Be attentive at your English! you have the tendency to make repeatedly mistakes. For example you said somwhere "can you help me _for _this? _(correct is=can you help me with this?);
_Or in other part:_I went with mum to do shopping in the shop_ You simply must say _I went with my mum in town (city) for shopping_. _To do shopping _means _fare acquisto. I did some shopping today, I don't like so much shopping, etc
_As for Romanian, _because _means _fiindca, pentru ca._
to ask a question you use  _de ce, pentru ce...
_Nota bene:_ because _is not used as a question in English; rather _why._

I'm just thinking how is the use of ''becouse''

For example for question is '' de ce ?'' and for answer ''pentru''

But for the ''complemento di causa'' in italian, for ex:

Ho fatto questo perchè mi andava
I did it becouse _(because) _I wanted
Am facut asta pentru ...... _Am facut asta pentru ca am vrut sau am facut asta pentru ca asa am vrut__..._

I use ever ''pentru'' or something like that?
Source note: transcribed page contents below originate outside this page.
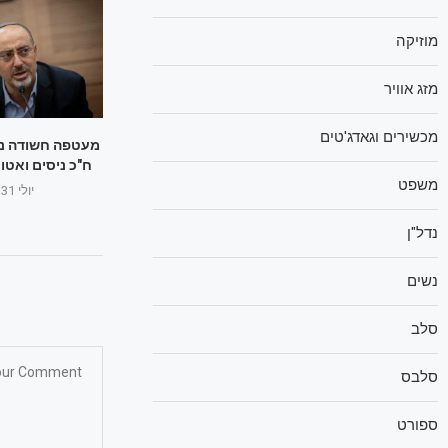
מוזיקה
מזג אוויר
מכשירים וגאדג'טים
מעטפה חשודה נש
ח"כ ניסים ואטור
משפט
יולי 31, 2025
נדל"ן
נשים
סלב
סלבס
ספורט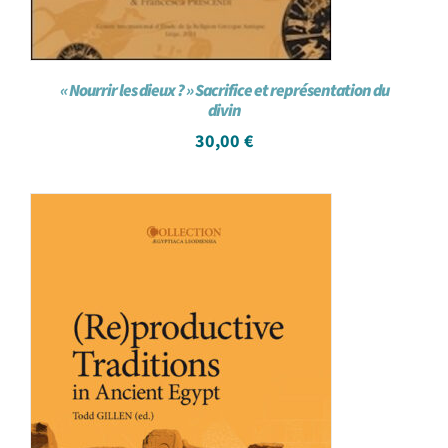
« Nourrir les dieux ? » Sacrifice et représentation du
divin
30,00
€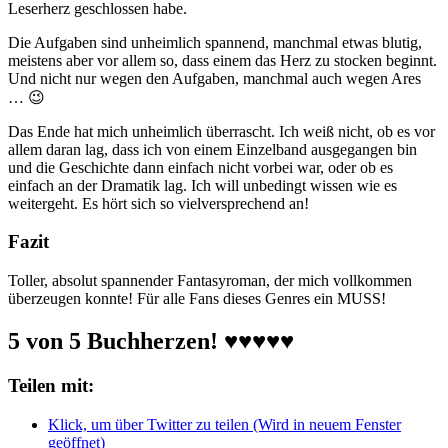
Leserherz geschlossen habe.
Die Aufgaben sind unheimlich spannend, manchmal etwas blutig,
meistens aber vor allem so, dass einem das Herz zu stocken beginnt.
Und nicht nur wegen den Aufgaben, manchmal auch wegen Ares
… 😉
Das Ende hat mich unheimlich überrascht. Ich weiß nicht, ob es vor
allem daran lag, dass ich von einem Einzelband ausgegangen bin
und die Geschichte dann einfach nicht vorbei war, oder ob es
einfach an der Dramatik lag. Ich will unbedingt wissen wie es
weitergeht. Es hört sich so vielversprechend an!
Fazit
Toller, absolut spannender Fantasyroman, der mich vollkommen
überzeugen konnte! Für alle Fans dieses Genres ein MUSS!
5 von 5 Buchherzen! ♥♥♥♥♥
Teilen mit:
Klick, um über Twitter zu teilen (Wird in neuem Fenster
geöffnet)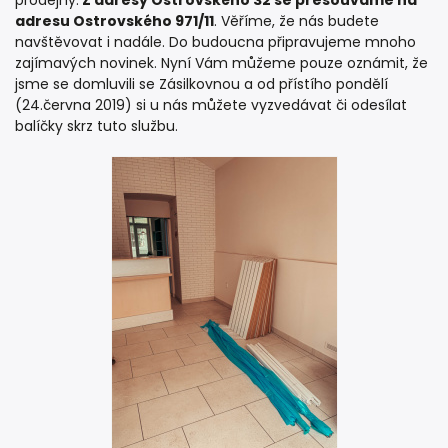
prodejny.
Z adresy Ostrovského 32 se přesouváme na
adresu Ostrovského 971/11
. Věříme, že nás budete
navštěvovat i nadále. Do budoucna připravujeme mnoho
zajímavých novinek. Nyní Vám můžeme pouze oznámit, že
jsme se domluvili se Zásilkovnou a od přístího pondělí
(24.června 2019) si u nás můžete vyzvedávat či odesílat
balíčky skrz tuto službu.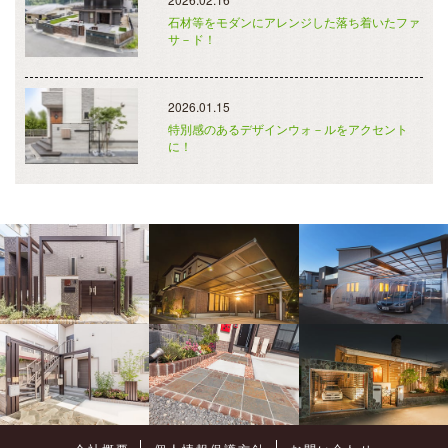
石材等をモダンにアレンジした落ち着いたファ
サ－ド！
2026.01.15
特別感のあるデザインウォ－ルをアクセント
に！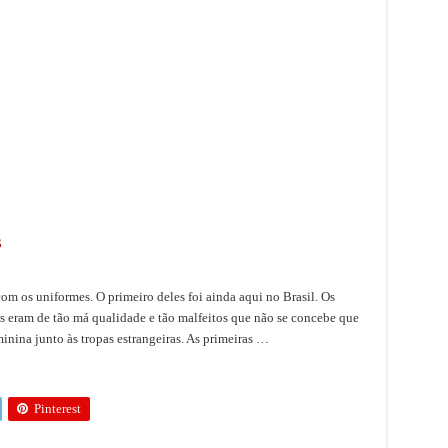
s
m os uniformes. O primeiro deles foi ainda aqui no Brasil. Os
 eram de tão má qualidade e tão malfeitos que não se concebe que
inina junto às tropas estrangeiras. As primeiras …
Pinterest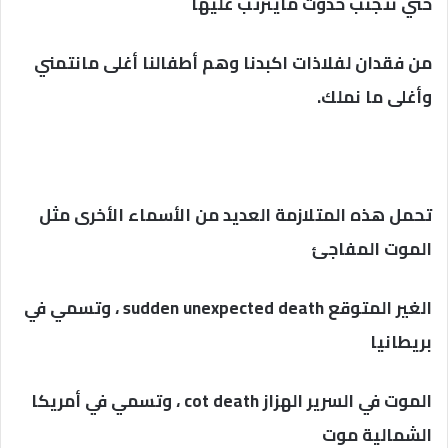
حتي نتجنب حدوث مايترتب عليها
من فقدان لفلاذات اكبدنا وهم أطفالنا أغلى مانتمني
وأغلى ما نملك.
تحمل هذه المتلازمة العديد من الأسماء الأخرى مثل
الموت المفاجئ
الغير المتوقع sudden unexpected death ، وتسمي في
بريطانيا
الموت في السرير الهزاز cot death ، وتسمي في أمريكا
الشمالية موت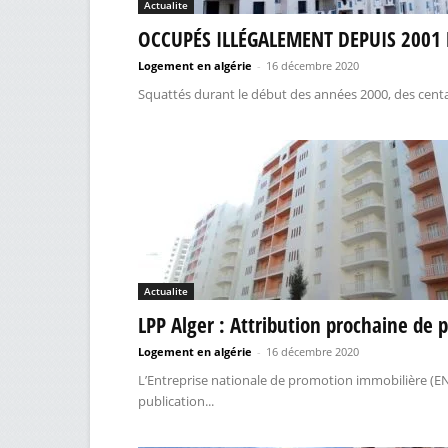
Actualite
OCCUPÉS ILLÉGALEMENT DEPUIS 2001 D
Logement en algérie
-
16 décembre 2020
Squattés durant le début des années 2000, des centa
Actualite
LPP Alger : Attribution prochaine de 
Logement en algérie
-
16 décembre 2020
L’Entreprise nationale de promotion immobilière (E
publication...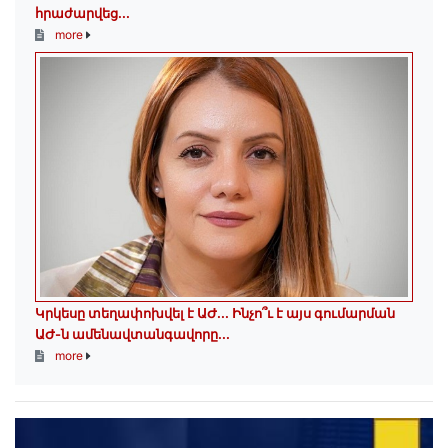
հրաժարվեց...
more
Կրկեսը տեղափոխվել է ԱԺ... Ինչո՞ւ է այս գումարման
ԱԺ-ն ամենավտանգավորը...
more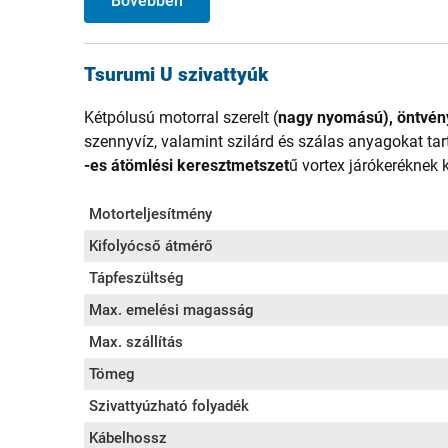
Bővebben
Tsurumi U szivattyúk
Kétpólusú motorral szerelt (
nagy nyomású), öntvén
szennyvíz, valamint szilárd és szálas anyagokat ta
-es átömlési keresztmetszet
ű vortex járókeréknek
Motorteljesítmény
Kifolyócső átmérő
Tápfeszültség
Max. emelési magasság
Max. szállítás
Tömeg
Szivattyúzható folyadék
Kábelhossz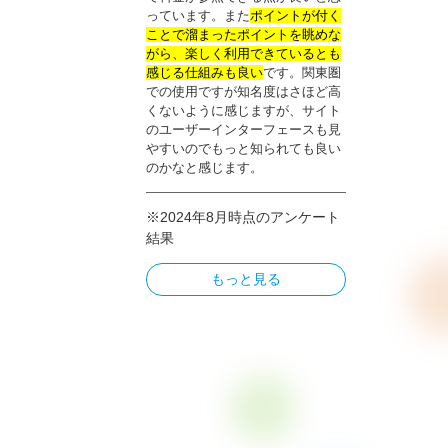
っています。また
ポイントが付く
ことで溜まったポイントを眺めな
がら、楽しく利用できているとも
感じる仕組みも良い
です。関東圏
での使用ですが知名度はさほど高
くないように感じますが、サイト
のユーザーインターフェースも見
やすいのでもっと知られても良い
のかなと感じます。
※2024年8月時点のアンケート
結果
もっと見る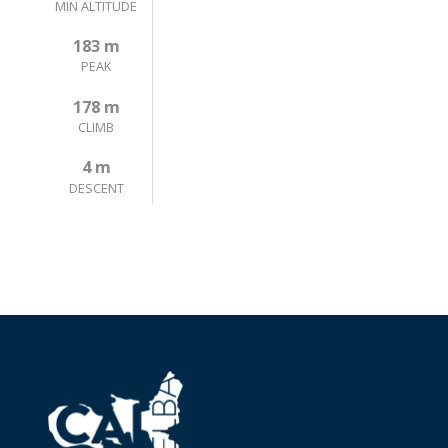
MIN ALTITUDE
183 m
PEAK
178 m
CLIMB
4 m
DESCENT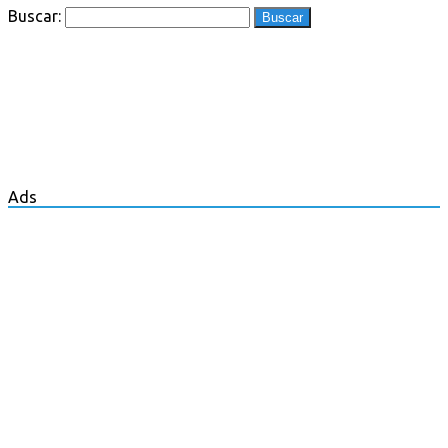
Buscar:
Ads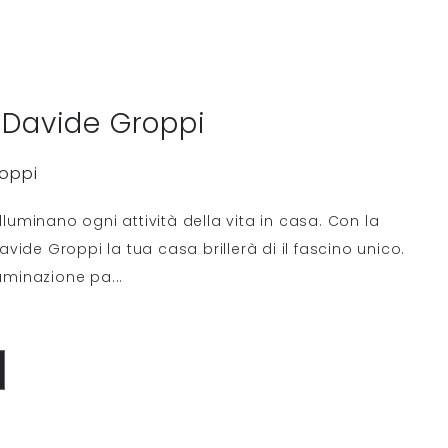
 Davide Groppi
roppi
illuminano ogni attività della vita in casa. Con la
ide Groppi la tua casa brillerà di il fascino unico.
lluminazione pa
...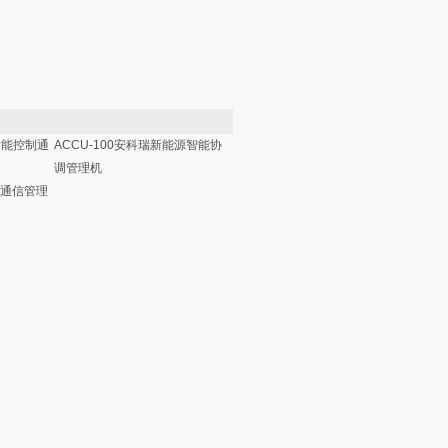
储能控制通
ACCU-100安科瑞新能源智能协
调管理机
块化通信管理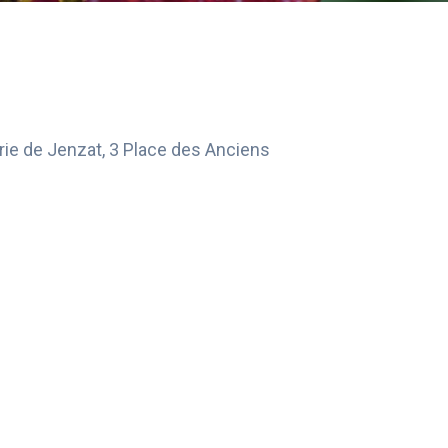
irie de Jenzat, 3 Place des Anciens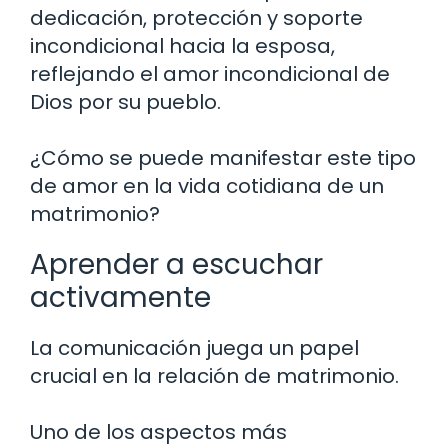
dedicación, protección y soporte
incondicional hacia la esposa,
reflejando el amor incondicional de
Dios por su pueblo.
¿Cómo se puede manifestar este tipo
de amor en la vida cotidiana de un
matrimonio?
Aprender a escuchar
activamente
La comunicación juega un papel
crucial en la relación de matrimonio.
Uno de los aspectos más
Can you explain me the use of it?


----------



## viuchi

Hi there. Indeed, *why* is *de ce?* (*pentru ce?* seems not so common and more archaic to me) and *because* is *pentru că/ fiindcă *(*deoarece* and *întrucât *are formal or administrative language).
As for _I did this because I wanted._, it would be _Am făcut asta pentru că am vrut. _(or _pentru că am vrut-o_(not _l-am vrut_), but it sounds pretty recherché).


----------